North Carolina has grappled with some tough criminal justice issues over the past few years. The enactment and repeal of the Racial Justice Act and the State Bureau of Investigation crime lab scandal top the list, but there have been other issues. It is with a mix of relief and sadness, then, that we note that we are not alone in our struggle.
The New Orleans Times-Picayune reported this week that the parish district attorney dismissed the charges against a man convicted of murdering a police officer’s wife. In his statement, the DA admitted that both the police and the prosecutors involved in the case were guilty of “shameful” misconduct. The accused was freed after spending 34 years in prison for a crime he did not commit.
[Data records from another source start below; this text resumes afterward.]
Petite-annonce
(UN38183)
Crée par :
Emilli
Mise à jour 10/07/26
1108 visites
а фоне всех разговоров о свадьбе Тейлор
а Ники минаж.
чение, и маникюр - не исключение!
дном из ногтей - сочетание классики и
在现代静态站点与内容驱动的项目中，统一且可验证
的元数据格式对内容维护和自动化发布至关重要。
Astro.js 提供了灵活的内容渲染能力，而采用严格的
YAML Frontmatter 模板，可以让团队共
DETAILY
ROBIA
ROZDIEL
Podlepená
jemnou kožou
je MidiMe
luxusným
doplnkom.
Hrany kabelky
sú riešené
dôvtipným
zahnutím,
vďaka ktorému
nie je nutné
The officer’s wife was murdered during what looked like a burglary of her home. Her husband was a suspect at one time, but charges were never filed against him. Police picked up the accused, though, and subjected him to an unsettling interrogation.
According to the accused, he was given both drugs and alcohol as police questioned him for four hours. He did confess to the crime, and the two officers took that confession to the DA’s office. They did this in spite of some glaring contradictions in the accused’s statement.
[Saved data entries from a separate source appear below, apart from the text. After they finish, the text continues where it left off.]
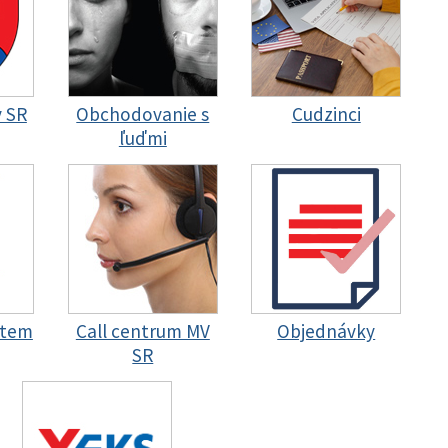
y SR
Obchodovanie s
Cudzinci
ľuďmi
stem
Call centrum MV
Objednávky
SR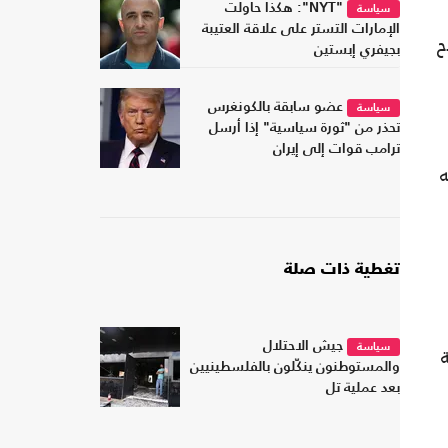
"NYT": هكذا حاولت
سياسة
الإمارات التستر على علاقة العتيبة
ح
بجيفري إبستين
عضو سابقة بالكونغرس
سياسة
تحذر من "ثورة سياسية" إذا أرسل
ترامب قوات إلى إيران
به
تغطية ذات صلة
جيش الاحتلال
سياسة
والمستوطنون ينكّلون بالفلسطينيين
بعد عملية تل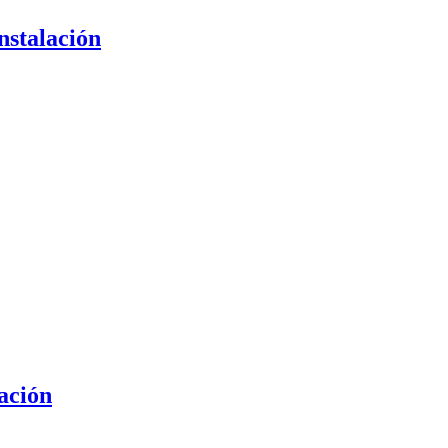
nstalación
ración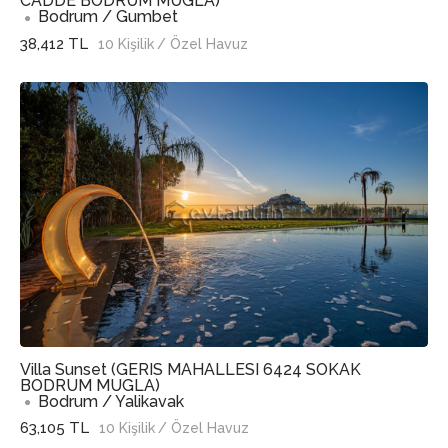
CADDE BODRUM MUGLA)
Bodrum / Gumbet
38,412 TL
10 Kişilik
/ Özel Havuz
Villa Sunset (GERIS MAHALLESI 6424 SOKAK
BODRUM MUGLA)
Bodrum / Yalikavak
63,105 TL
10 Kişilik
/ Özel Havuz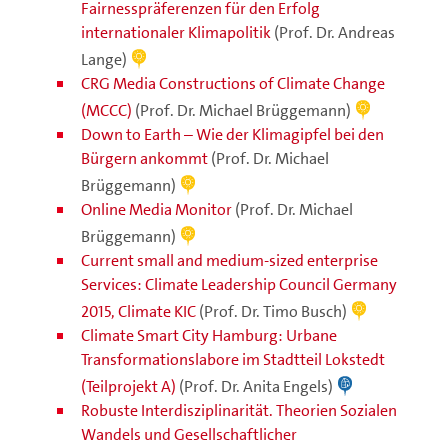
Fairnesspräferenzen für den Erfolg
internationaler Klimapolitik
(Prof. Dr. Andreas
Lange)
CRG Media Constructions of Climate Change
(MCCC)
(Prof. Dr. Michael Brüggemann)
Down to Earth – Wie der Klimagipfel bei den
Bürgern ankommt
(Prof. Dr. Michael
Brüggemann)
Online Media Monitor
(Prof. Dr. Michael
Brüggemann)
Current small and medium-sized enterprise
Services: Climate Leadership Council Germany
2015, Climate KIC
(Prof. Dr. Timo Busch)
Climate Smart City Hamburg: Urbane
Transformationslabore im Stadtteil Lokstedt
(Teilprojekt A)
(Prof. Dr. Anita Engels)
Robuste Interdisziplinarität. Theorien Sozialen
Wandels und Gesellschaftlicher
For one, the accused admitted to shooting a man, not a woman. He did not know how many times the victim was shot. He could not say which door he had used to get into the house.
The misconduct did not stop at the interrogation, though. Police were able to locate a murder weapon, and they traced it to two people, neither of them the accused. In addition, officers reported that one of them was in possession of jewelry taken from the victim’s home. This report was put in the file of another investigation. Neither the police nor the prosecution informed the defense attorney of the report.